¹ Department of Clinical Pharmacy, College of Pharmacy, King Khalid University, Abha, Saudi Arabia.
² School of Biotechnology, IFTM University, Moradabad, India.
³ Department of Clinical Laboratory Sciences, College of Applied Medical Sciences, King Khalid University, Abha, Saudi Arabia.
⁴ College of Applied Medical Sciences, Najran University, Najran, Saudi Arabia.
⁵ Department of Clinical Laboratory Sciences, College of Applied Medical Sciences, University of Hail, Hail, Saudi Arabia.
⁶ Department of Medical Microbiology, Faculty of Medical Laboratory Sciences, University of Medical Sciences and Technology, Khartoum, Sudan.

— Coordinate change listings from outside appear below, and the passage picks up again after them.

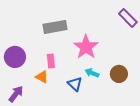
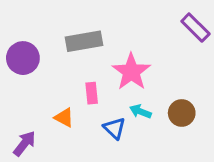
purple circle: (15, 57) -> (23, 58), moved
pink rectangle: (51, 61) -> (92, 93), moved

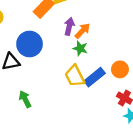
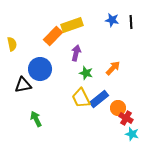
orange arrow: (82, 31) -> (113, 68), moved
orange circle: (120, 69) -> (118, 108), moved

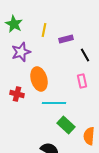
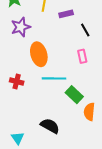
red cross: (17, 94) -> (17, 81), moved
green rectangle: (66, 125) -> (74, 95), moved

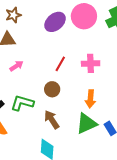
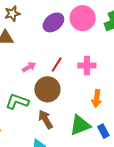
pink arrow: (17, 66) -> (29, 67), moved
brown circle: (52, 89) -> (47, 89), size x1.6
orange arrow: (90, 99) -> (97, 98), moved

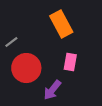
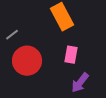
purple arrow: (52, 90) -> (80, 83), moved

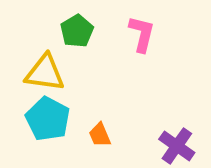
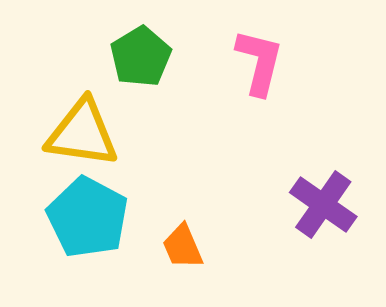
purple cross: (177, 146) -> (323, 205), moved

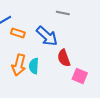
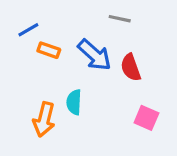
red semicircle: (64, 58) -> (131, 67), moved
orange arrow: (19, 65) -> (44, 119), moved

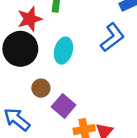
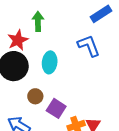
blue L-shape: (112, 37) -> (89, 46), turned -65

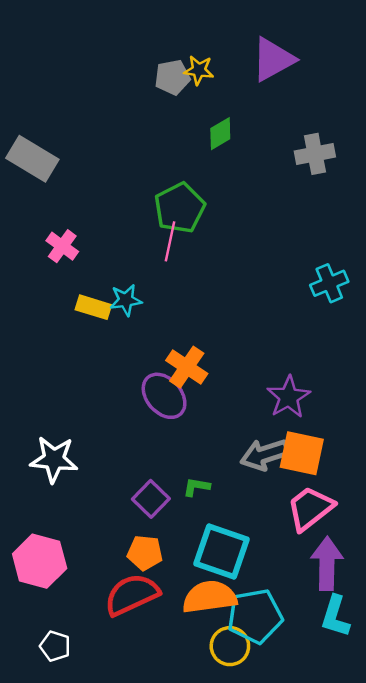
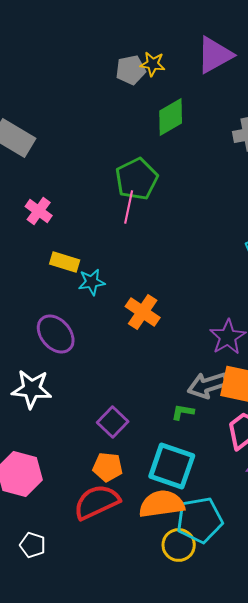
green diamond: (220, 134) -> (171, 117), size x1.4
cyan star: (126, 300) -> (92, 282), moved
purple ellipse: (164, 396) -> (56, 334), moved
green L-shape: (196, 487) -> (183, 412), moved

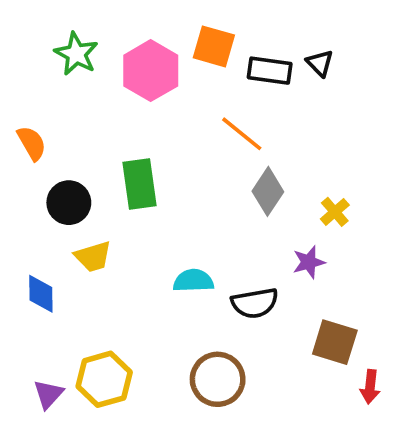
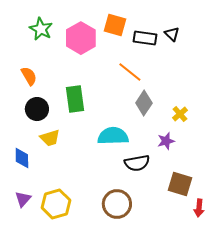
orange semicircle: (32, 143) -> (29, 76), moved
cyan semicircle: (193, 281) -> (113, 136), moved, size x1.4
purple triangle: (48, 394) -> (23, 199), moved

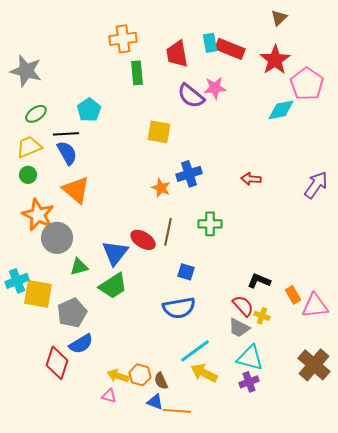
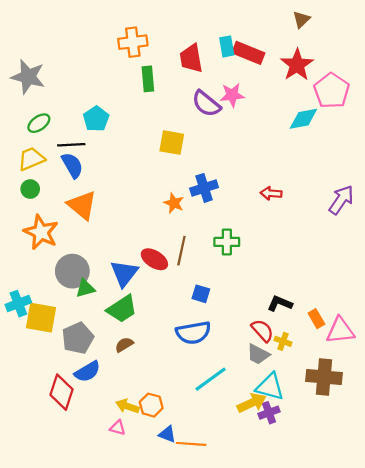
gray circle: (57, 238) -> (72, 271), moved
brown cross: (314, 365) -> (324, 377), moved, turned -36
yellow arrow: (204, 373) -> (252, 403), moved, turned 128
brown semicircle: (161, 381) -> (124, 345), moved, turned 84

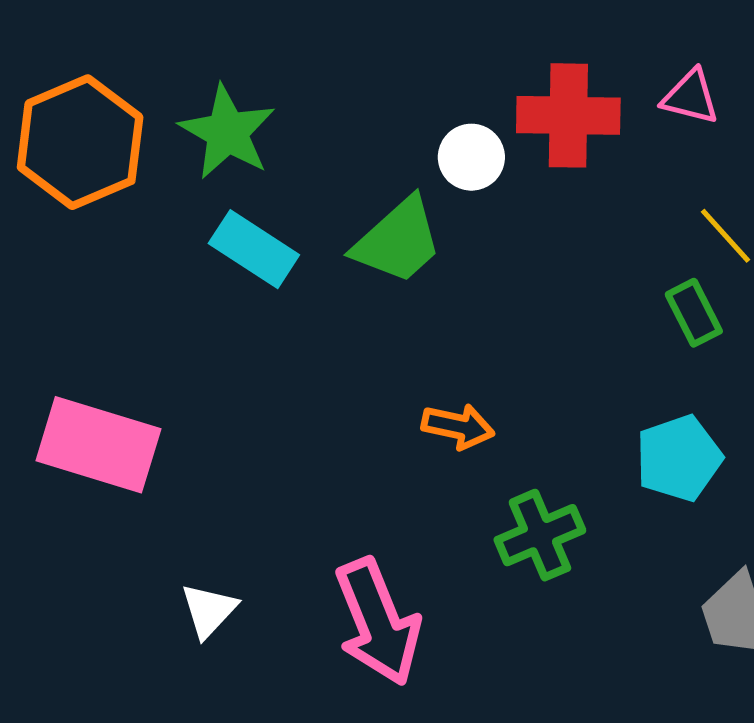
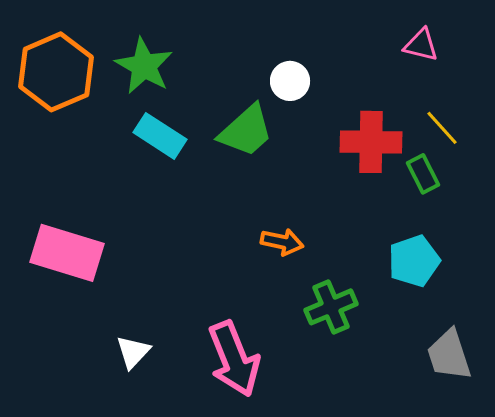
red cross: (568, 115) -> (371, 142), moved

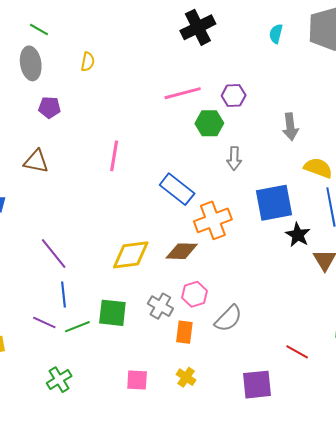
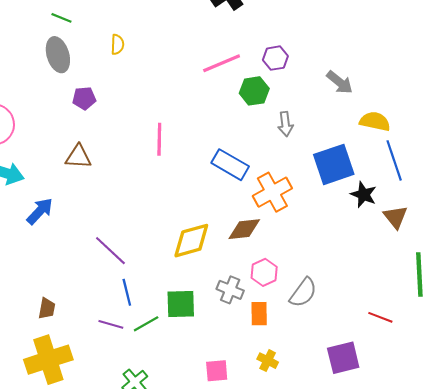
gray arrow: (290, 127) -> (340, 82), turned -36

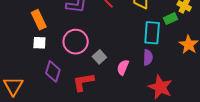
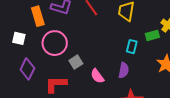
orange rectangle: (39, 20) -> (38, 16), moved
cyan rectangle: (152, 33) -> (132, 47), size x0.6
pink semicircle: (123, 67) -> (97, 76), turned -70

⁷ Department of Transplant Immunology and Immunogenetics, All India Institute of Medical Sciences, New Delhi, India.
⁸ Department of Pharmacy, Gachon Institute of Pharmaceutical Sciences, College of Pharmacy, Gachon University of Medicine and Science, Incheon, South Korea.

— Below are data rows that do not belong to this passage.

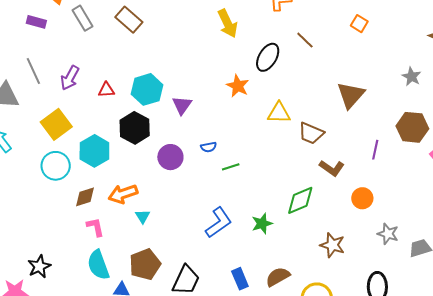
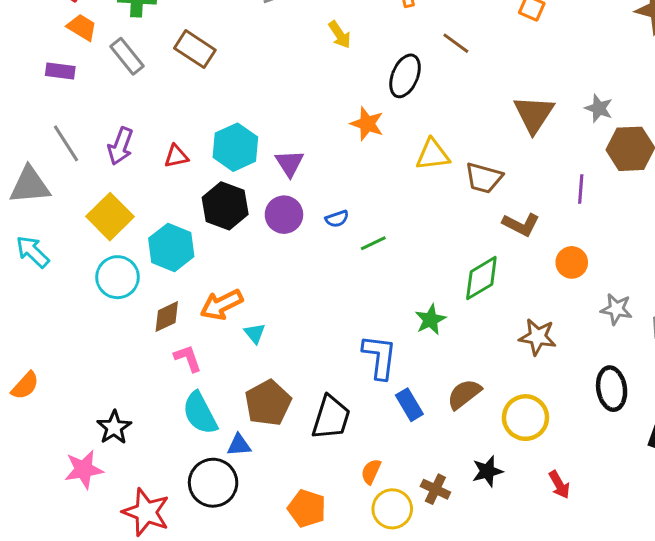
yellow arrow: (228, 23) -> (340, 35), size x0.7
gray star: (411, 77) -> (599, 108), moved
purple circle: (170, 157) -> (284, 215), moved
blue L-shape: (219, 223) -> (379, 357), moved, turned -40

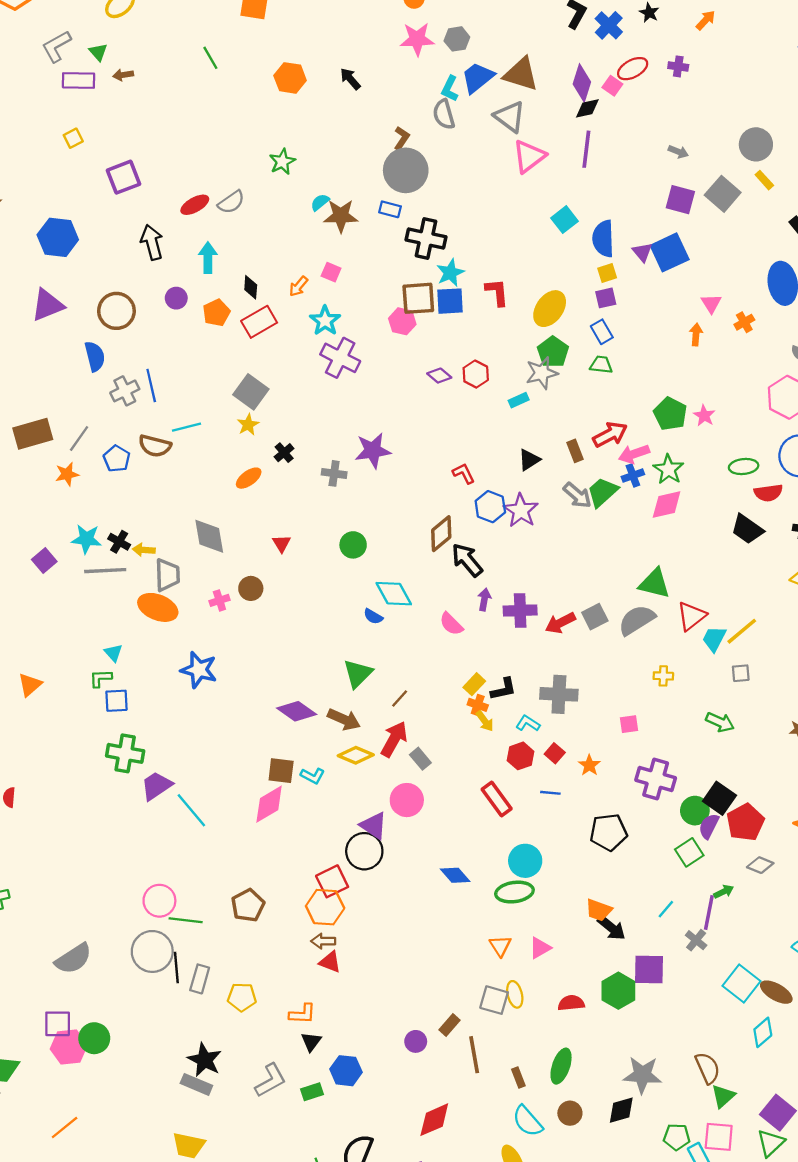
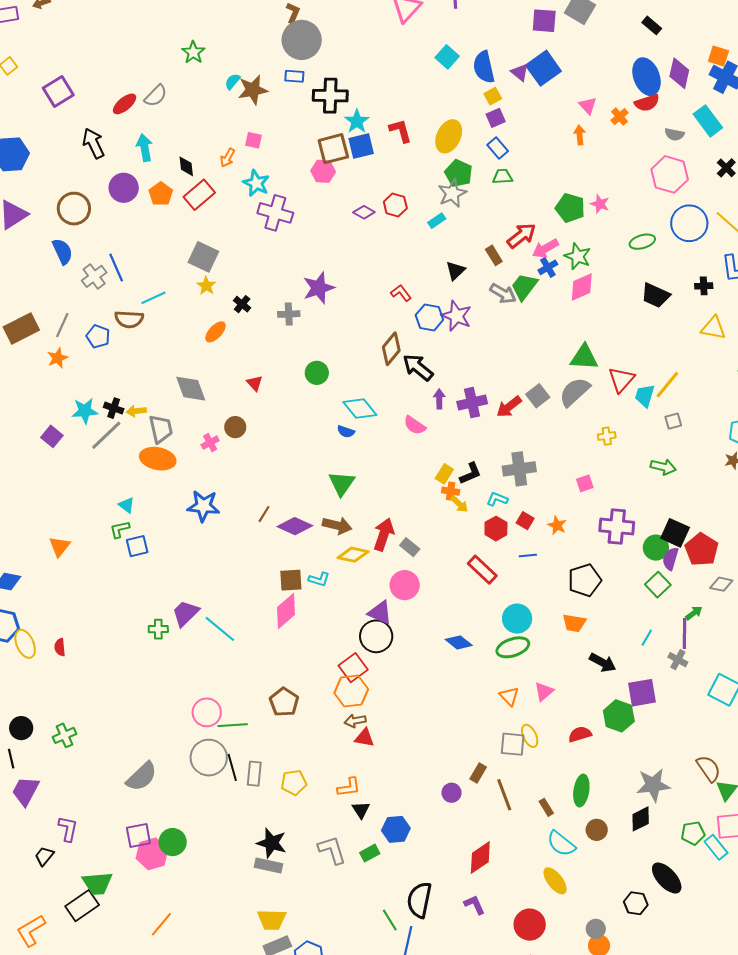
purple circle: (176, 298) -> (124, 188), size x1.5
red semicircle: (768, 493) -> (647, 103), moved
gray line: (105, 571) -> (106, 435), turned -30
brown line: (400, 698) -> (264, 514), moved
green cross: (125, 753) -> (158, 629), moved, size x0.6
orange trapezoid: (599, 910) -> (574, 623), moved
gray L-shape: (270, 1080) -> (332, 850), turned -68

⁹ Department of Biology, College of Sciences, University of Hail, Hail, Saudi Arabia.

Abstract

Poly [adenosine diphosphate (ADP)-ribose] polymerases (PARPs) are members of a family of 17 enzymes that performs several fundamental cellular processes. Aberrant activity (mutation) in PARP12 has been linked to various diseases including inflammation, cardiovascular disease, and cancer. Herein, a large library of compounds (ZINC-FDA database) has been screened virtually to identify potential PARP12 inhibitor(s). The best compounds were selected on the basis of binding affinity scores and poses. Molecular dynamics (MD) simulation and binding free energy calculation (MMGBSA) were carried out to delineate the stability and dynamics of the resulting complexes. To this end, root means deviations, relative fluctuation, atomic gyration, compactness, covariance, residue-residue contact map, and free energy landscapes were studied. These studies have revealed that compounds ZINC03830332, ZINC03830554, and ZINC03831186 are promising agents against mutated PARP12.

Keywords: MD simulations; MMGBSA; PARP12; ZINC-FDA; virtual screening.